Hodh Echarghi, dysfonctionnement de l’Etat de droit et abus des normes administratives

16 mars 2022

Hodh Echarghi, dysfonctionnement de l’Etat de droit et abus des normes administratives

La région du Hodh Echarghi est aujourd’hui sous les rampes de l’actualité sous son plus sombre aspect.  Au refus d’un ex-wali, accusé d’avoir fait sombrer l’usine de lait de Néma avec la complicité de certains lobbies affairistes, s’ajoute un coup fatal porté à la hiérarchie des sources de droit et au principe de non accumulation de fonctions jugées incompatibles.

Usine de lait de Néma

A 1.200 kilomètres de Nouakchott, aux lisières d’un état malien au bord de la déconfiture, se joue une des plus mauvaises pièces de l’administration mauritanienne. Depuis quand un Wali quitte ses fonctions et décide de rester sur place pour amputer à son remplaçant le volet lié au développement dont il assure la coordination. Le Ministre de l’Intérieur l’a confirmé lors de son passage dans la région le lundi 14 mars dernier en compagnie des principaux chefs de l’armée pour partager la compassion du gouvernement avec les populations riveraines du Mali suite à la disparition de plusieurs ressortissants.

Pire, le Wali sortant cumule déjà ces deux fonctions avant même l’arrivée de son remplaçant. Plus incompréhensible encore, le fait que ce même Wali ait été depuis longtemps Président de conseil d’administration de l’usine de lait aujourd’hui au bord de la faillite. Depuis quand un Wali peut présider un conseil d’administration d’une société dans sa propre région ?

Selon Beiby Cheikh Idoumou, ancien diplomate originaire du Hodh Echarghi et qui anime une plateforme dénommée « Ma Patrie », l’usine de lait de Néma est aujourd’hui en arrêt complet à cause d’impayés et de dysfonctionnements internes.

Selon d’autres observateurs, cette panne qui touche l’une des infrastructures les plus importantes du pays, financé à coût de plusieurs milliards d’ouguiyas avec l’appui de l’Union européenne, est la énième victime de la mauvaise gestion. Beaucoup accusent certaines officines affairistes d’être derrière les hécatombes qui ont décimé l’industrie mauritanienne, rappelant les tristes sorts de plusieurs unités de pêche à Nouadhibou, notamment la société mauritano-espagnole, IMAPEC, la MAFCO et la SOFRFIMA, mais aussi dans le domaine de la transformation du fer, la SAFA. Le domaine agricole ne fut pas en reste, selon eux, citant le sort des milliards dilapidés du Crédit Agricole.
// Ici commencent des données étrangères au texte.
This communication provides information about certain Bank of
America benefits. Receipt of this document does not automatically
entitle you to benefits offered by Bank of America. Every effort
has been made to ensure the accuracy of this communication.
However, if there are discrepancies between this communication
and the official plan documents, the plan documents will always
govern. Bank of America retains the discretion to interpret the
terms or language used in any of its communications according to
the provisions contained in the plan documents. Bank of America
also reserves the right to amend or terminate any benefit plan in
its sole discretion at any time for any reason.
Ces hommes d’affaires qui ont bâti leur fortune sur l’import-export verraient ainsi d’un mauvais œil un développement industriel qui les priverait de leur business. Pour ces observateurs, ce lobby ne baissera pas les bras tant qu’il n’enterrera pas l’usine de lait de Néma comme il a enterré les usines qui l’ont précédé au détriment de l’autosuffisance alimentaire du pays. Or, selon eux, la Mauritanie qui a eu du mal à contenir les impacts de la pandémie Covid-19 est confrontée aujourd’hui à une crise russo-ukrainienne dont les retombées s’annoncent fatales sur l’économie mondiale et les conditions de vie des populations, notamment dans les pays pauvres.   

Le site d’information L’Eclairage (http://www.leclairage.info/index.php/fr/politique-2/3164-h-charghi-deux-walis-pour-une-region-qu-est-ce-qui-reste-a-passer-au-nouveau-wali) dans la couverture de la situation titre : « Hodh Charghi, deux Walis pour une région, qu’est-ce qui reste à passer au nouveau Wali ? » parlant de l’accaparement du Wali sortant du volet développement de la région. Il s’agit en fait de savoir, est-ce qu’un Wali sortant, devenu Coordinateur d’un pool de développement nommé par note de service dans la région qu’il dirigeait, est plus fort qu’un Wali nommé par décret pris en conseil des ministres ? Autrement dit, est-ce qu’un Wali peut accepter qu’on lui impute la part la plus importante de ses prérogatives, à savoir le volet développement ?

Certains lient le choix de l’ancien Wali à rester dans la région et à contrôler son volet développement, à l’impératif de couvrir sa gestion catastrophique de l’usine de lait dont il assurait la présidence du conseil d’administration. Il jouirait de l’appui d’un puissant lobby.